## Task brief
Within the records, which lines hold the string "كامل"? Report each one by copying it.

(Extracted page text data)
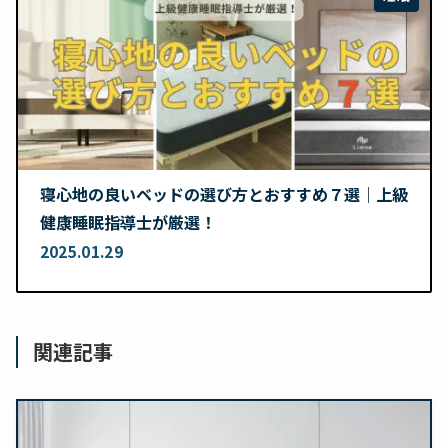
寝心地の良いベッドの選び方とおすすめ７選｜上級
健康睡眠指導士が厳選！
2025.01.29
関連記事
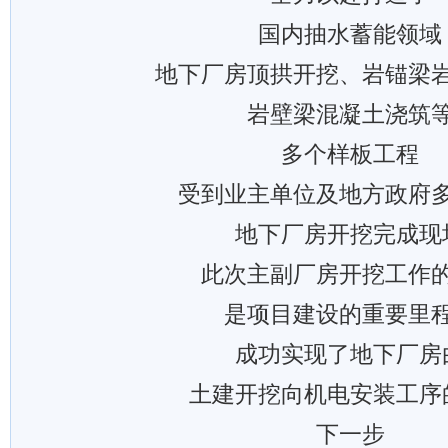
国内抽水蓄能领域
地下厂房顶拱开挖、岩锚梁
岩壁梁混凝土浇筑
多个样板工程
受到业主单位及地方政府
地下厂房开挖完成现
此次主副厂房开挖工作
是项目建设的重要里
成功实现了地下厂房
土建开挖向机电安装工序
下一步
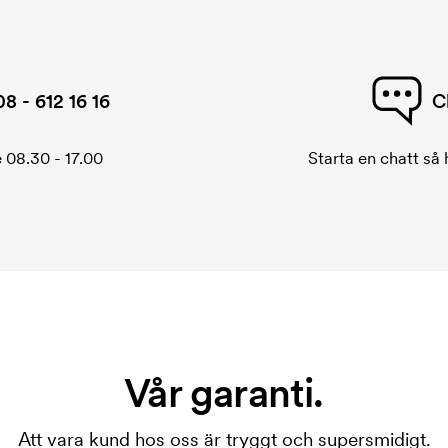
08 - 612 16 16
C
 08.30 - 17.00
Starta en chatt så h
Vår garanti.
Att vara kund hos oss är tryggt och supersmidigt.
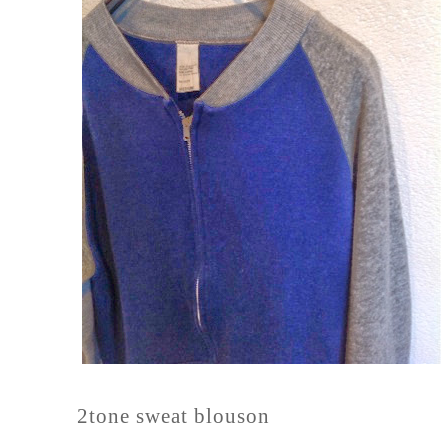
2tone sweat blouson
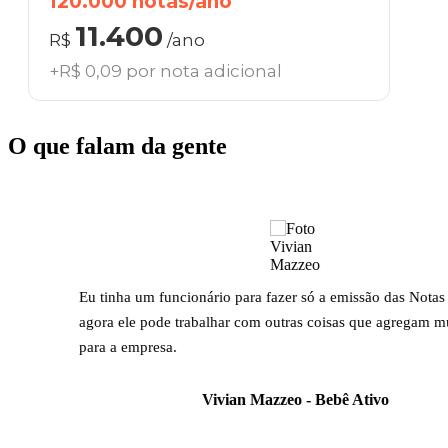
120.000 notas/ano
11.400
R$
/ano
+R$ 0,09 por nota adicional
O que falam da gente
um funcionário para fazer só a emissão das Notas Fiscais, e
 pode trabalhar com outras coisas que agregam muito mais
presa.
Vivian Mazzeo - Bebê Ativo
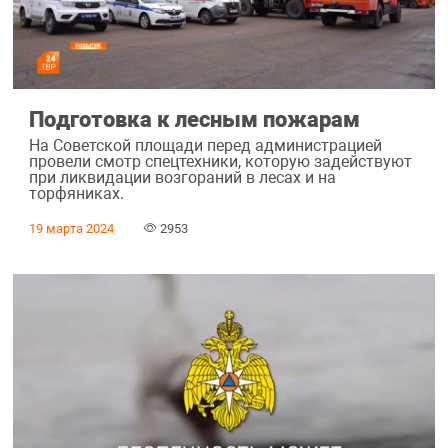
Подготовка к лесным пожарам
На Советской площади перед администрацией
провели смотр спецтехники, которую задействуют
при ликвидации возгораний в лесах и на
торфяниках.
19 марта 2024
2953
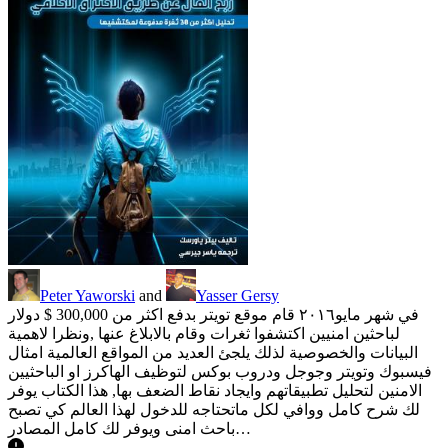
Peter Yaworski
and
Yasser Gersy
في شهر مايو٢٠١٦ قام موقع تويتر بدفع اكثر من 300,000 $ دولار
لباحثين امنيين اكتشفوا ثغرات وقام بالابلاغ عنها ,ونظرا لاهمية
البيانات والخصوصية لذلك يلجئ العديد من المواقع العالمية امثال
فيسبوك وتويتر وجوجل ودروب بوكس لتوظيف الهاكرز او الباحثيين
الامنين لتحليل تطبيقاتهم وايجاد نقاط الضعف بها, هذا الكتاب يوفر
لك شرح كامل ووافي لكل ماتحتاجه للدخول لهذا العالم كي تصبح
باحث امنى ويوفر لك كامل المصادر…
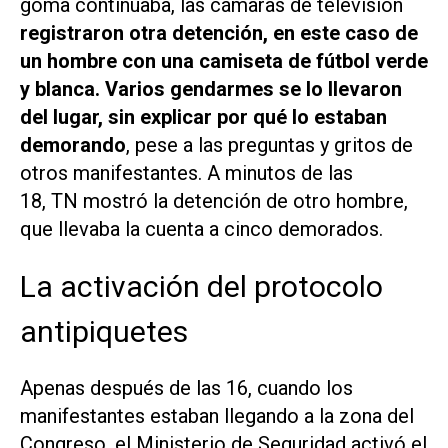
goma continuaba, las cámaras de televisión
registraron otra detención, en este caso de
un hombre con una camiseta de fútbol verde
y blanca. Varios gendarmes se lo llevaron
del lugar, sin explicar por qué lo estaban
demorando
, pese a las preguntas y gritos de
otros manifestantes. A minutos de las
18,
TN
mostró la detención de otro hombre,
que llevaba la cuenta a cinco demorados.
La activación del protocolo
antipiquetes
Apenas después de las 16, cuando los
manifestantes estaban llegando a la zona del
Congreso, el Ministerio de Seguridad activó el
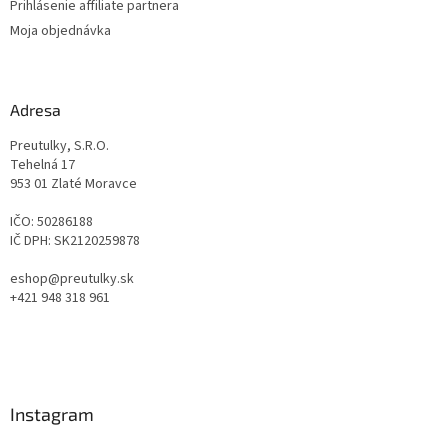
Prihlásenie affiliate partnera
Moja objednávka
Adresa
Preutulky, S.R.O.
Tehelná 17
953 01 Zlaté Moravce
IČO: 50286188
IČ DPH: SK2120259878
eshop@preutulky.sk
+421 948 318 961
Instagram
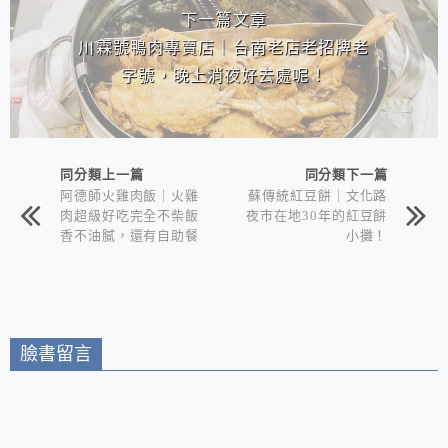
下一篇文章
川霖號鴨肉專賣店｜台南老店老招牌老
字號，晚上消夜好去處呢！
同分類上一篇
同分類下一篇
阿德師火雞肉飯｜火雞
蘇傳統紅豆餅｜文化路
肉超級好吃完全不柴飯
夜市在地30年的紅豆餅
香不油膩，還有自助餐
小攤！
式的現炒時蔬、現炸超
軟嫩豬排還有老闆自製
肉卷！
臉書留言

## Answer to the exercise
لك شرح كامل ووافي لكل ماتحتاجه للدخول لهذا العالم كي تصبح
باحث امنى ويوفر لك كامل المصادر…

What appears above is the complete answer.